For the video, it was shot by Ben Ward and Matt Wade, alongside a small crew, during a cold spell last winter. It started with a simple concept that Ben and I came up with over beers a few months before: a plant monster in the back of a truck being driven to a bonfire where it’ll be sacrificed. Local artist Riley Furmanek designed and constructed the suit entirely from plant materials and clothes from a thrift store. I volunteered to be the person in the suit and got to walk around as a plant monster for a few days. We tried to keep everything as ambiguous as possible so it wasn’t too cheesy or sentimental with its environmental message. It turned out beautifully, thanks to everyone involved. It’s also worth emphasizing again how cold it was during filming. I was pretty comfortable in the suit, but everyone else in the cast and crew had to suffer a bit. They were all amazing throughout the whole process My job was easy, all I did was stagger around and try not to stand too close to the bonfire. That suit was like a tinderbox. “
With the help of Grammy-nominated producer Andrew Berlin (Gregory Alan Isakov), Farmer tracked all of the vocal and guitar parts over two days in the early months of 2021. The tracks were recorded quickly, live in the studio to capture the raw intimacy and immediacy of Farmer’s live performances.
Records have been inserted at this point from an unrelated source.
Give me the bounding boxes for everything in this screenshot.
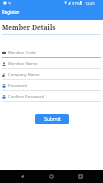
button[interactable]: Password — [2, 82, 101, 93]
staticText: Register — [2, 9, 20, 15]
staticText: Submit — [44, 116, 61, 123]
button[interactable]: Member Name — [2, 60, 101, 71]
button[interactable]: Back — [18, 172, 27, 181]
button[interactable]: Recents — [76, 172, 85, 181]
button[interactable]: Submit — [35, 114, 69, 124]
staticText: Confirm Password — [8, 94, 44, 100]
staticText: 97% — [72, 1, 80, 6]
staticText: 12:21 — [85, 1, 95, 6]
button[interactable]: Company Name — [2, 71, 101, 82]
staticText: Password — [8, 83, 27, 89]
staticText: Member Code — [8, 50, 36, 56]
staticText: Company Name — [8, 72, 40, 78]
staticText: Member Name — [8, 61, 38, 67]
button[interactable]: Home — [47, 172, 56, 181]
button[interactable]: Member Code — [2, 49, 101, 60]
staticText: Member Details — [2, 23, 56, 32]
button[interactable]: Confirm Password — [2, 93, 101, 104]
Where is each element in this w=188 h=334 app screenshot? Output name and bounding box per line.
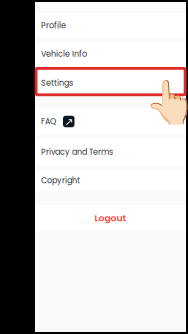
button[interactable]: Vehicle Info xyxy=(35,42,186,66)
staticText: Logout xyxy=(94,212,126,225)
staticText: Settings xyxy=(41,77,73,89)
staticText: Copyright xyxy=(41,175,80,186)
button[interactable]: Logout xyxy=(35,205,186,231)
staticText: Privacy and Terms xyxy=(41,146,113,158)
button[interactable]: FAQ xyxy=(35,108,186,135)
staticText: FAQ xyxy=(41,116,56,127)
staticText: ↗ xyxy=(64,115,73,128)
button[interactable]: Settings xyxy=(35,70,186,96)
staticText: Vehicle Info xyxy=(41,48,87,60)
button[interactable]: Copyright xyxy=(35,170,186,191)
button[interactable]: Privacy and Terms xyxy=(35,138,186,166)
staticText: 👆🏻 xyxy=(144,78,188,127)
button[interactable]: Profile xyxy=(35,13,186,38)
staticText: Profile xyxy=(41,20,66,31)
The rest of the album’s creation occurred remotely, over texts, phone calls and emails with Shabason and a handful of other musicians as wildfires, insurrections and the pandemic raged around them.
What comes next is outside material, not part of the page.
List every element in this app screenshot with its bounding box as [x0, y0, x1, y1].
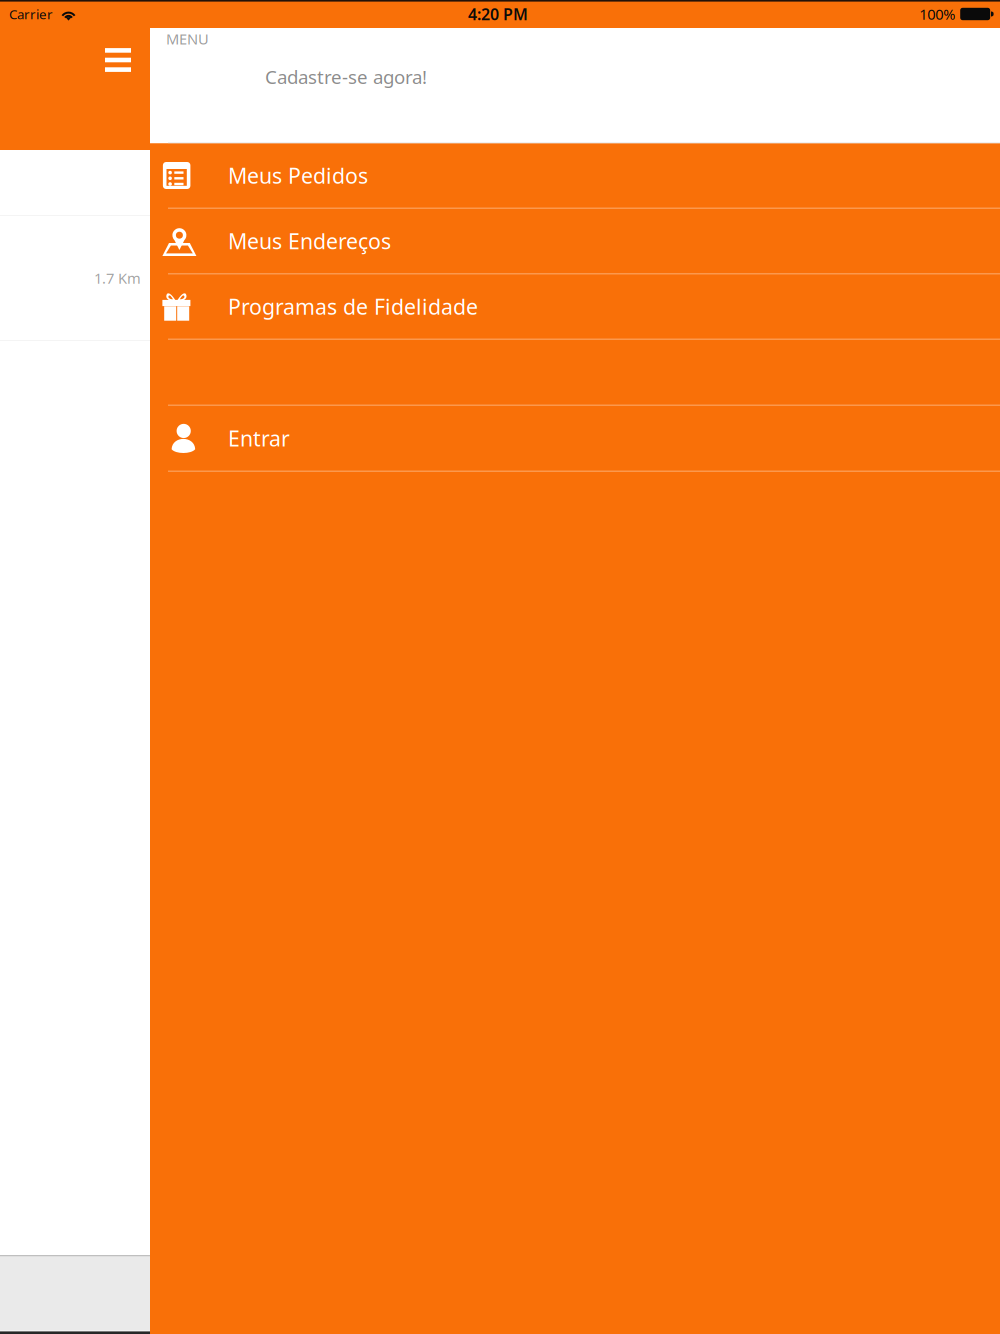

“I was working at a bookstore that winter,” Farmer explains, “and I’d walk to my shift every day, obsessing over lyrics and early mixes in a cheap pair of earbuds.” These daily walks would take him past a church, where he’d often stop on the sidewalk and listen to the bells at the top of the hour. “I’ve always loved the sound of church bells, but as the situation worsened, what began as a comfort began to feel ominous, almost threatening.”
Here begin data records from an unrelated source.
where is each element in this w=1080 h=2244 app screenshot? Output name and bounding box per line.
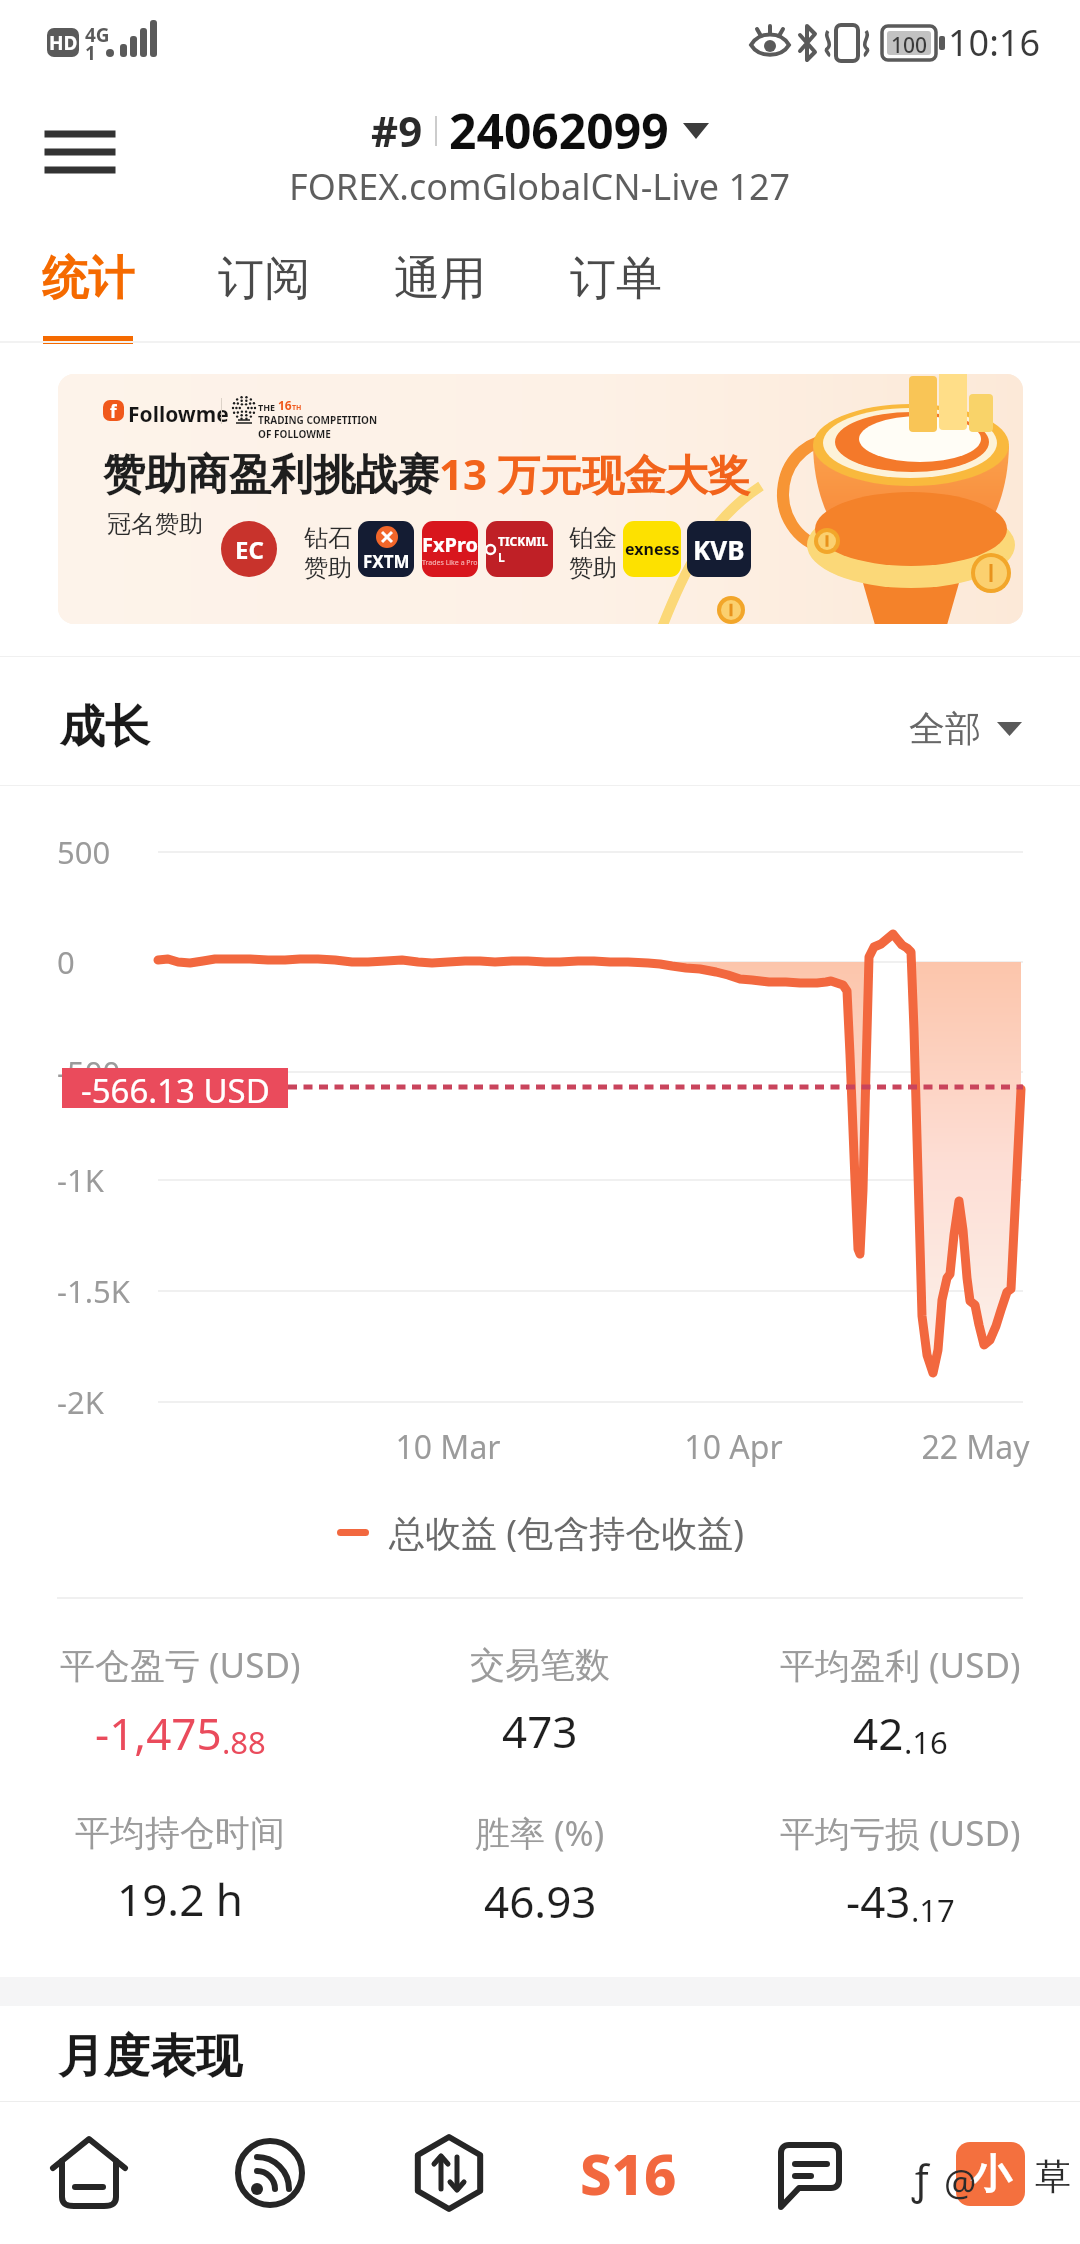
staticText: TICKMILL xyxy=(498,533,553,565)
staticText: OF FOLLOWME xyxy=(258,427,331,441)
staticText: 全部 xyxy=(909,706,981,751)
button[interactable]: 通用 xyxy=(360,222,520,346)
staticText: TRADING COMPETITION xyxy=(258,413,378,427)
staticText: 10:16 xyxy=(948,18,1041,67)
staticText: 平均持仓时间 xyxy=(75,1811,285,1855)
staticText: 交易笔数 xyxy=(470,1643,610,1687)
staticText: TH xyxy=(292,403,302,413)
staticText: -500 xyxy=(57,1051,121,1093)
staticText: 胜率 (%) xyxy=(475,1809,605,1857)
staticText: HD xyxy=(49,30,78,56)
staticText: 平均盈利 (USD) xyxy=(780,1641,1021,1689)
staticText: 19.2 h xyxy=(117,1869,243,1929)
staticText: -1K xyxy=(57,1159,104,1201)
staticText: @ xyxy=(944,2158,977,2207)
button[interactable]: Transfer xyxy=(379,2101,519,2244)
staticText: 月度表现 xyxy=(58,2028,242,2086)
staticText: 46.93 xyxy=(484,1871,597,1931)
staticText: -1.5K xyxy=(57,1270,130,1312)
staticText: 24062099 xyxy=(449,98,669,163)
button[interactable]: Home xyxy=(19,2101,159,2244)
staticText: 0 xyxy=(57,941,75,983)
staticText: FXTM xyxy=(363,550,410,573)
staticText: -43 xyxy=(846,1871,911,1931)
staticText: Followme xyxy=(128,400,229,429)
button[interactable]: Messages xyxy=(740,2101,880,2244)
button[interactable]: S16 xyxy=(558,2101,698,2244)
staticText: THE xyxy=(258,401,278,413)
staticText: 订阅 xyxy=(218,250,310,308)
button[interactable]: Menu xyxy=(30,108,130,196)
staticText: 冠名赞助 xyxy=(107,509,203,539)
staticText: 500 xyxy=(57,831,111,873)
staticText: KVB xyxy=(693,532,745,567)
staticText: 钻石 xyxy=(304,523,352,553)
button[interactable]: f xyxy=(58,374,1023,624)
button[interactable]: 全部 xyxy=(909,706,1022,751)
staticText: 小 xyxy=(971,2149,1011,2199)
staticText: .88 xyxy=(222,1721,266,1763)
staticText: 统计 xyxy=(42,250,134,308)
button[interactable]: 统计 xyxy=(8,222,168,346)
staticText: FOREX.comGlobalCN-Live 127 xyxy=(289,162,791,211)
button[interactable]: 订单 xyxy=(536,222,696,346)
staticText: 通用 xyxy=(394,250,486,308)
staticText: #9 xyxy=(371,102,423,159)
staticText: 10 Apr xyxy=(684,1425,783,1469)
staticText: 10 Mar xyxy=(395,1425,501,1469)
staticText: 铂金 xyxy=(569,523,617,553)
staticText: S16 xyxy=(580,2135,677,2211)
staticText: 赞助 xyxy=(304,553,352,583)
staticText: -1,475 xyxy=(95,1703,222,1763)
staticText: 成长 xyxy=(60,699,150,756)
button[interactable]: 订阅 xyxy=(184,222,344,346)
staticText: .16 xyxy=(904,1721,948,1763)
staticText: 4G xyxy=(85,22,110,48)
staticText: 赞助商盈利挑战赛 xyxy=(103,449,439,502)
staticText: 平仓盈亏 (USD) xyxy=(60,1641,301,1689)
staticText: 16 xyxy=(278,397,292,413)
staticText: 473 xyxy=(502,1701,578,1761)
staticText: 1 xyxy=(85,40,96,66)
staticText: 总收益 (包含持仓收益) xyxy=(389,1508,744,1557)
button[interactable]: Feed xyxy=(200,2101,340,2244)
staticText: FxPro xyxy=(422,531,478,558)
staticText: ƒ xyxy=(912,2151,929,2205)
staticText: Trades Like a Pro xyxy=(422,558,478,568)
staticText: 平均亏损 (USD) xyxy=(780,1809,1021,1857)
staticText: -566.13 USD xyxy=(81,1068,270,1108)
staticText: .17 xyxy=(911,1889,955,1931)
staticText: -2K xyxy=(57,1381,104,1423)
staticText: exness xyxy=(625,538,680,560)
staticText: 草 xyxy=(1035,2154,1071,2199)
staticText: f xyxy=(110,400,117,421)
staticText: 100 xyxy=(891,31,928,55)
staticText: 赞助 xyxy=(569,553,617,583)
staticText: 22 May xyxy=(921,1425,1030,1469)
staticText: 42 xyxy=(853,1703,904,1763)
staticText: 订单 xyxy=(570,250,662,308)
staticText: EC xyxy=(235,533,264,566)
staticText: 13 万元现金大奖 xyxy=(439,445,750,502)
This experience, alongside influences as disparate as Tarkovsky’s film Andrei Rublev and the novels of Olga Tokarczuk, led to a collection of songs that are similarly foreboding, expanding upon the stark and spacious universe of Farmer’s last album (2020’s Still No Mother) to reveal an atmosphere that’s even more oppressively still, like an abandoned Victorian home.
Unlike its predecessor, which was a personal exploration of Farmer’s climate anxiety, A Mold For The Bell reads like a collection of short stories, a series of disparate voices and doomed romances that seek dignity in a time of environmental and societal collapse. Lyrical imagery like bells, ruins, and archways appear repeatedly throughout the album, giving the impression that you’re overhearing a conversation, hushed and in confidence.
“I never wanted this, I never asked for this”
The music finishes and the listener is left without further explanation, an intruder in an empty home, as a field recording of church bells lingers in the distance.